Not all automakers are building such massive packs. Nissan's Leaf uses a 24kWh model, while the Chevy Volt employs a 16kWh battery, and the Toyota Prius PHV (a plug-in hybrid) incorporates a 5.2-kWh unit. We've collected photos of a wide range of EV battery packs, ranging from production to research devices.

Chevy volt battery has active cooling and will borrow "cold" from car airconditioner in hot weather.
Here is Toyota's, from the slideshow in that aticle:

What ever happened to simplicity? Right now a 1964 VW beetle looks good to me, even with its metric bolts.

 

[NascentOxygen]

Right now a 1964 VW beetle looks good to me, even with its metric bolts.

A 60s beetle! :swoon:

EDIT: I spoke too hastily. Those have their fuel tank located in front of the driver, don't they, not well placed for head-on impacts?

 

[jim hardy]

It appears to sit right over the front axle assembly. That assembly is robust tubes with torsion bars inside.

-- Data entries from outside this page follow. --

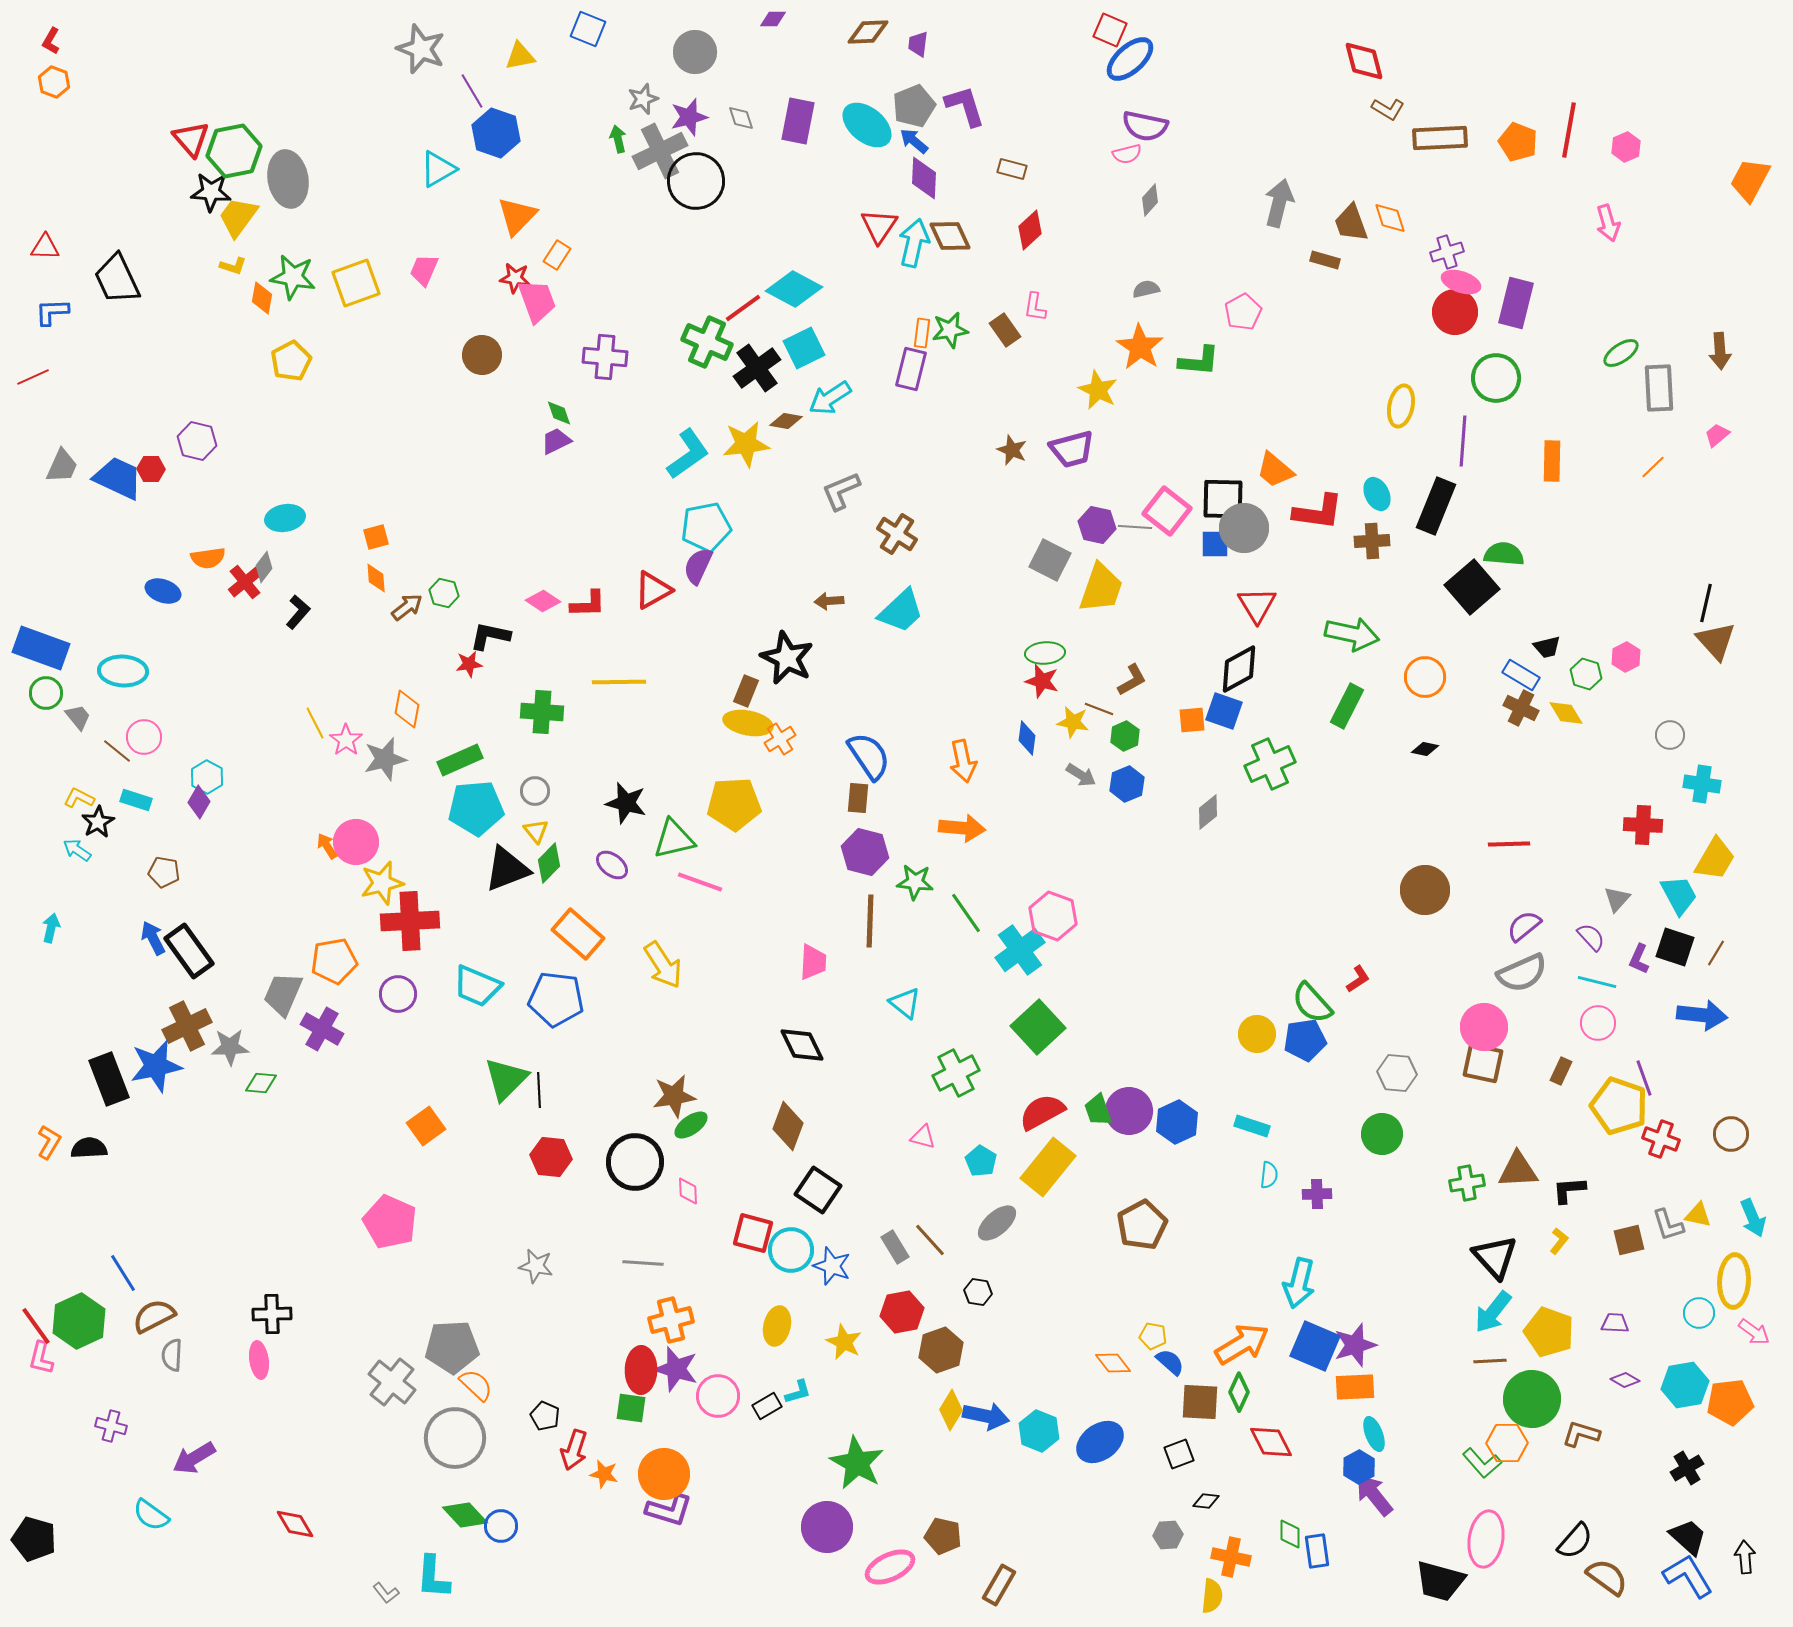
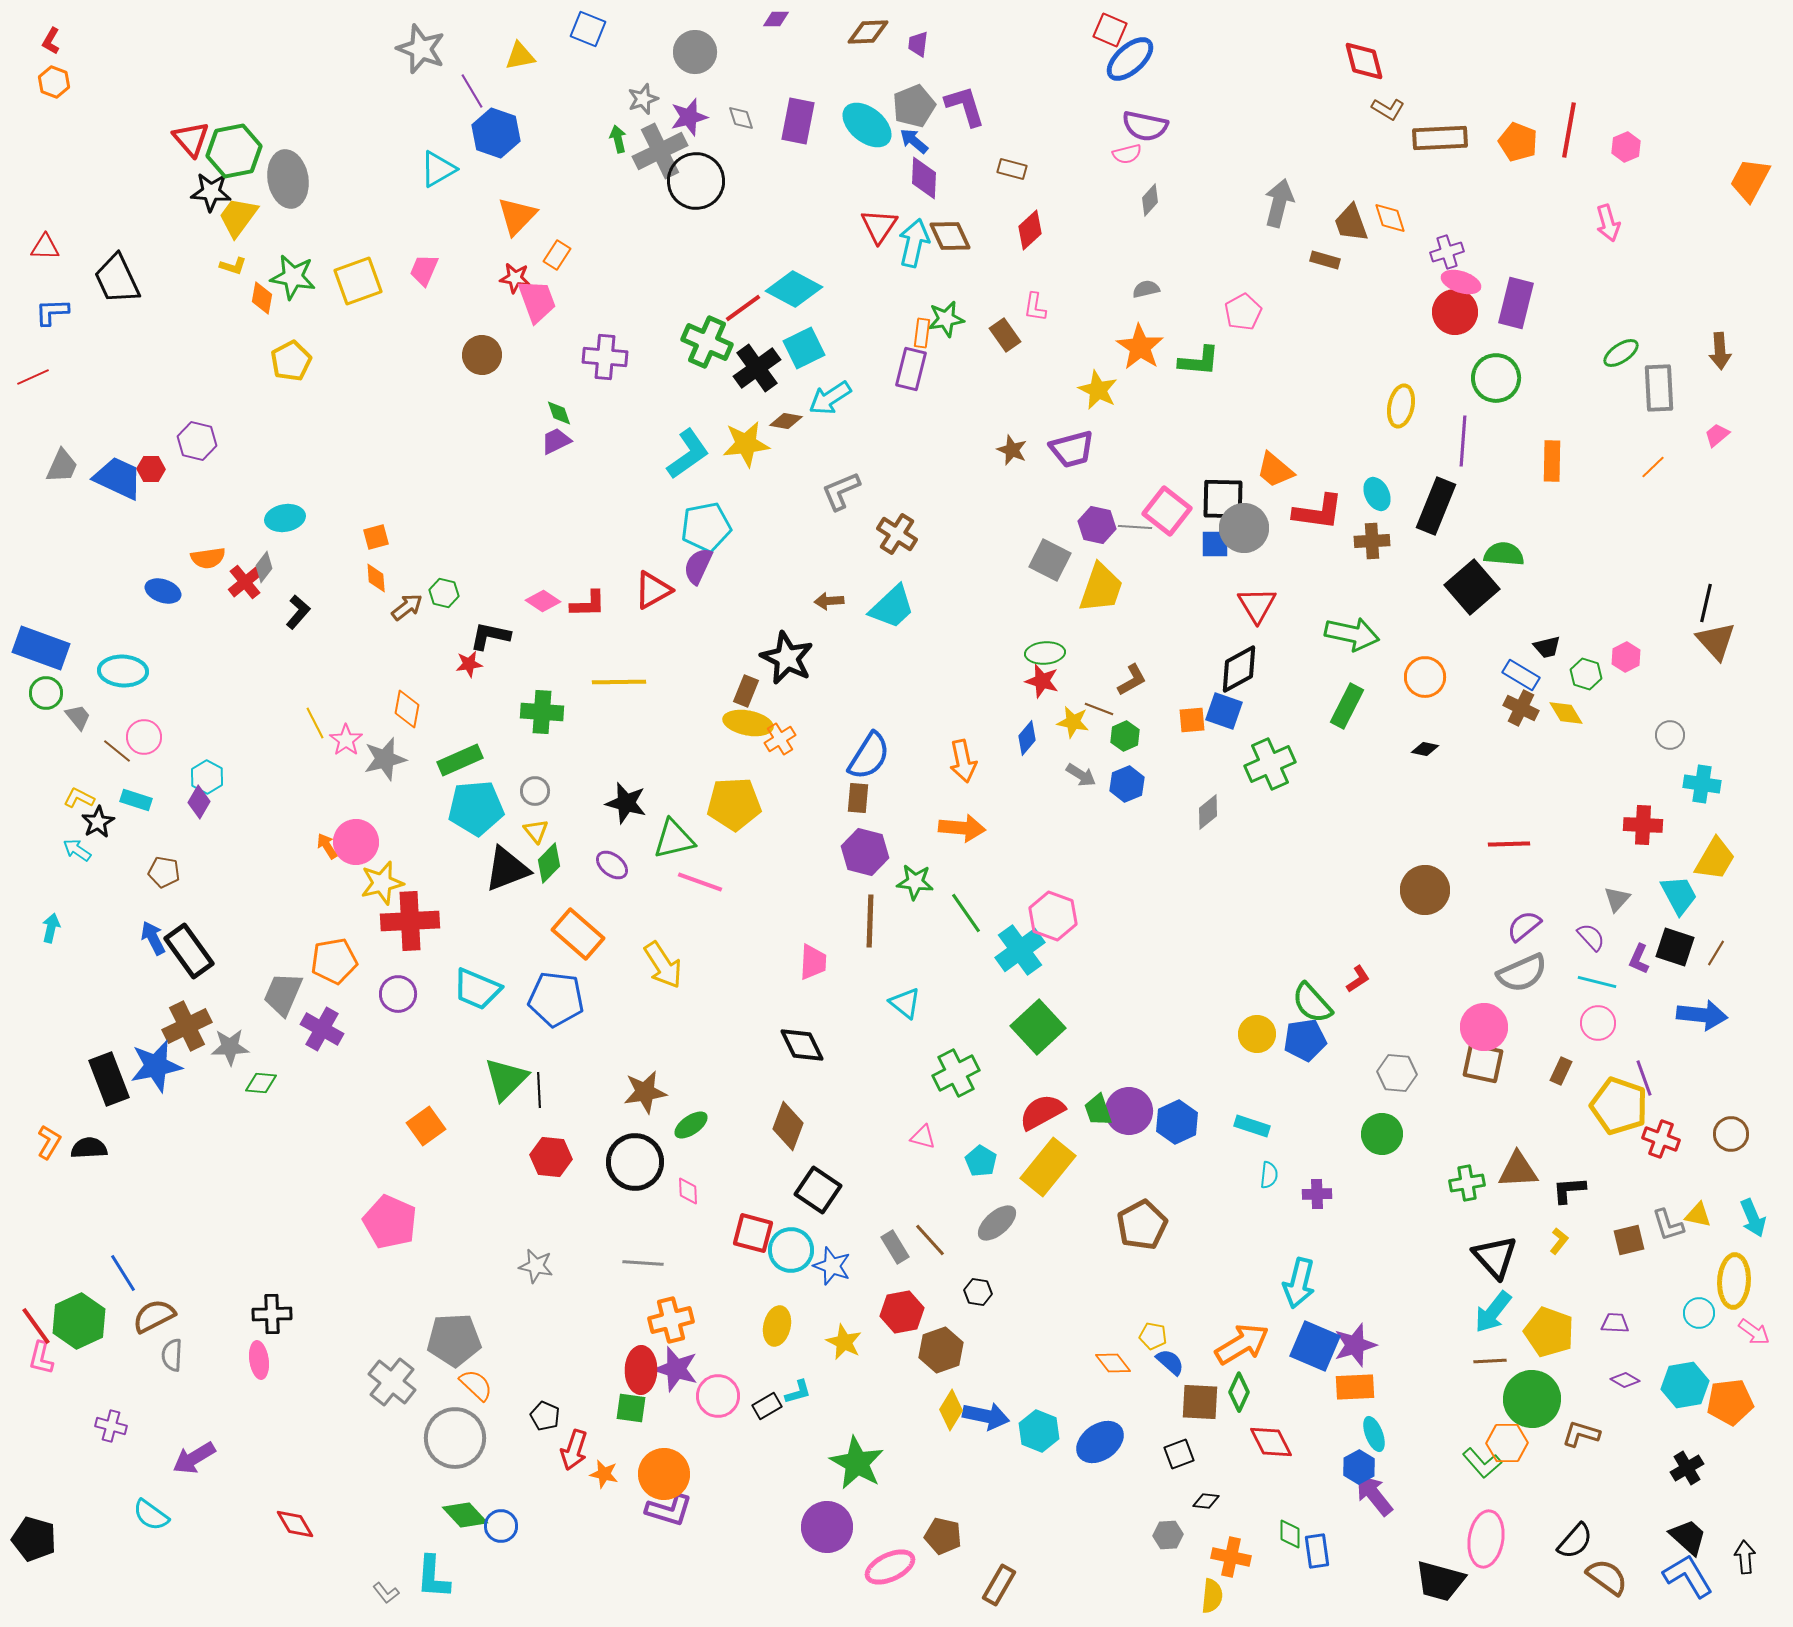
purple diamond at (773, 19): moved 3 px right
yellow square at (356, 283): moved 2 px right, 2 px up
green star at (950, 330): moved 4 px left, 11 px up
brown rectangle at (1005, 330): moved 5 px down
cyan trapezoid at (901, 611): moved 9 px left, 4 px up
blue diamond at (1027, 738): rotated 32 degrees clockwise
blue semicircle at (869, 756): rotated 66 degrees clockwise
cyan trapezoid at (477, 986): moved 3 px down
brown star at (674, 1096): moved 29 px left, 4 px up
gray pentagon at (452, 1347): moved 2 px right, 7 px up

photo courtesy these guys: http://www.vwbug.com/cutaway/cutaway1000.html

Not too bad in my opinion - to crush it from the front you'd have to move a LOT of structural sheet metal. Were it between front bumper and front axle it'd be a Pinto setup- right in the crush zone.

What a wonderfully simple design - doesn't even need a fuel pump ! Anything that's not there can't quit working and strand you .

oops - I digress...

 

[jim hardy]

somebody's still tinkering with aluminum batteries...
http://www.designnews.com/author.asp?section_id=1366&doc_id=273593&itc=dn_analysis_element&

An Israel-based battery company has demonstrated an aluminum-air chemistry that it claims can deliver as much as 1,000 miles per charge to electric cars.

Clean technology company Phinergy, teaming with Alcoa, demonstrated the new electric car battery on a racetrack in Montreal this week in association with the Canadian International Aluminum Conference. At the demonstration, the two companies suggested the new technology would be used as an electric car range extender, in conjunction with a small conventional lithium-ion battery.

 

[dlgoff]

Well, if you're like me your attention will shift to things you enjoy.
I enjoy projects that "Beat the System" or "Preserve Masterful Handiworks".

I no longer feel guilty if I spend a whole day:
Rewinding a dishwasher motor - our dishwasher is a really good $650 one and a new motor costs almost $300.
Rework an old Garcia 300 fishing reel - it's one of the good Made in France models with superb craftsmanship.
Retrofit a modern fuel pump to a 1955 Johnson outboard. Those classics were built to last forever and are doing it quite well.
Rescue a '68 Ford Pickup from the car crusher: No "Check Engine Light", no metric bolts, no problems. It'll soon be my daily driver.
Share experience with folks on PF. I hope I contribute 1% as much as I get.

OM - you'll like retirement. Are you a chemist? Here's hoping you invent the next generation storage battery.

I'm drooling...Not sure if I mentioned, that I've a lifetime PF membership. And I'd not be PO'd if they banned me, as I get as much in two weeks here, as in a lifetime, anywhere else.
Chemist? I can't even figure out how a potato battery* works!

------------
*just trying to stay on topic.

[hijack thread]I love you guys.[/hijack thread]

 

[mheslep]

...

My longrange bet for lightweight high capacity batteries is still with Aluminum-Oxygen chemistry.

Yep, 1300 Wh/kg (6-7x Li-Ion) practical up to 8000 Wh/kg (40x Li Ion) theoretical, or more usable energy density than gasoline for transportation.

Of course that means reintroducing something like carburetors and air filters into electric vehicles, of all things, to suck in the O2. The problem of diffusing O2 into the battery fast enough hints at why the specific power of Al-air, 200 W/kg, is still *less* than Li-ion.

I suspect the first break through will require the addition of some compound that is an oxygen carrier, so that the additional O mass would then collapse big energy density figures, while making recharge even more difficult.